Com quem você preferiria se identificar? Hitler, Stalin, Margaret Thatcher ou Gandhi?

Há alguns anos eu havia feito o teste abaixo, e me lembrava mais ou menos do resultado. Porém, embora tivesse procurado, não encontrava mais o site. Até que essa semana encontrei aqui.

A bússola politica é um gráfico que mostra sua orientação “ideológica” baseada num questionário com várias sentenças, com as quais você concorda ou não.

Os eixos do gráfico consideram o posicionamento sobre a economia no eixo horizontal (mais controlado à esquerda, e mais liberal à direita), e a dimensão social no eixo vertical (mais libertário para baixo, mais autoritário para cima).

Meu resultado

Minha orientação política

Meu resultado na bússola política diz que sou libertário de esquerda

Tenho quase certeza que da outra vez tinha dado mais pro centro que pra esquerda, mas tudo bem. Provavelmente a diferença apareceu em sentenças como…

Se a globalização económica é inevitável, ela deve servir a humanidade e não os interesses das corporações transnacionais.

Com a qual eu “concordo plenamente” (pra usar a expressão do teste), hoje.

Agora explicando a pergunta inicial do post, veja o quadro abaixo, e compare com o meu resultado.

Pelo texto, eu estaria mais próximo do Gandhi. Bom!

Cenário político atual

Muita gente fala que ideologia e orientação política não existe mais.
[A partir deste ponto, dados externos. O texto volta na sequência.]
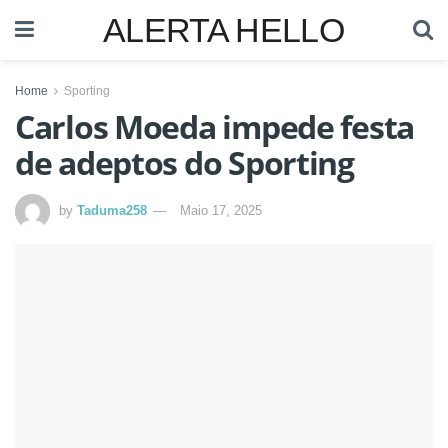
ALERTA HELLO
Home
Sporting
Carlos Moeda impede festa
de adeptos do Sporting
by
Taduma258
Maio 17, 2025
Bons argumentos para isso não faltam:

  • O PSDB, nascido de centro-esquerda, aliou-se ao PFL, depois DEM, e toda a herança da extrema direita nacional.
  • O Partido dos Trabalhadores (PT), outrora símbolo máximo da esquerda do país, aliou-se ao Partido Liberal (PL – que depois da aliança com o PRONA virou PR – Partido da República), para finalmente assumir o Governo Federal.

Sentem a contradição disso?

Mas não se enganem. A disputa infelizmente polarizada no país opõe a visão direitista neoliberal da aliança PSDB-DEM, e a visão social mais keynesiana do PT. Não há confusão nisso. Basta ver o rumo que seguiu cada governo.
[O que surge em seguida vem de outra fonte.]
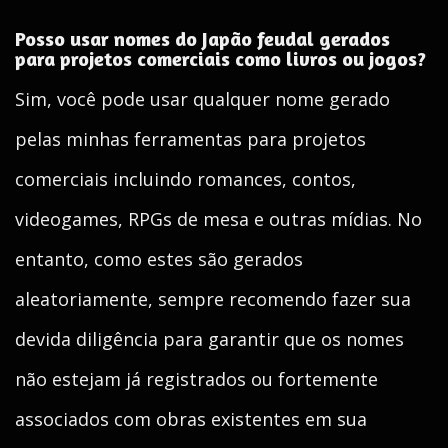
Posso usar nomes do Japão feudal gerados
para projetos comerciais como livros ou jogos?
Sim, você pode usar qualquer nome gerado
pelas minhas ferramentas para projetos
comerciais incluindo romances, contos,
videogames, RPGs de mesa e outras mídias. No
entanto, como estes são gerados
aleatoriamente, sempre recomendo fazer sua
devida diligência para garantir que os nomes
não estejam já registrados ou fortemente
associados com obras existentes em sua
Os tucanos privatizaram a Vale do Rio Doce, a Telebrás, a Eletropaulo, o Banespa, a Nossa Caixa, entre outras. Quase conseguiram sucatear a Petrobrás. As universidades federais ficaram abandonadas, sem investimentos, com professores insatisfeitos e quase cogitaram privatizá-las, ou encerrá-las aos poucos. USP, Unicamp e Unesp seguem no mesmo caminho após 16 anos de governo tucano, e a degradação só é mais lenta graças a autonomia destas, que aliás, o Serra tentou revogar em seu primeiro mês de mandato.

Os petistas recuperaram e expandiram as universidades federais (e a UFSCar é um ótimo exemplo), criaram novas, fortaleceram a Embrapa e potencializaram a Petrobrás. Também fizeram algumas concessões de rodovias, o que não é de todo ruim, mas ao contrário das concessões tucanas, assumiram as rodovias federais as empresas que ofereceram MENOR pedágio.
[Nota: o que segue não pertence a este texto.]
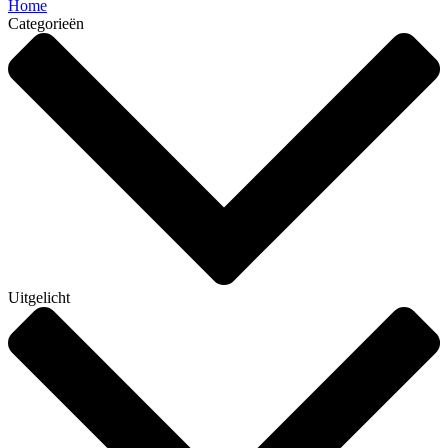
Home
Categorieën
Uitgelicht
A diferença é muito clara. Há quem prefira um modelo ou outro, prefere um estado mais ou menos presente. O que não pode, e espero que ninguém o faça, é ignorar o rumo para onde aponta a sua escolha.

Política Verde

Enquanto as noções de esquerda e direita remontam à Revolução Francesa, ainda que tenham sofrido modificações ao longo do tempo, os movimentos ambientalistas são mais recentes. Surigeram na década de 70, e intensificaram-se nos anos 80. Mas na política ainda tem pouca força. Ainda. Porque não vai demorar para nos darmos conta de que, antes das grandes empresas, e antes mesmo da sociedade, vem o planeta. Senão, nada faz sentido, nada sobrevive.

anderson

One Response to “A bússola política”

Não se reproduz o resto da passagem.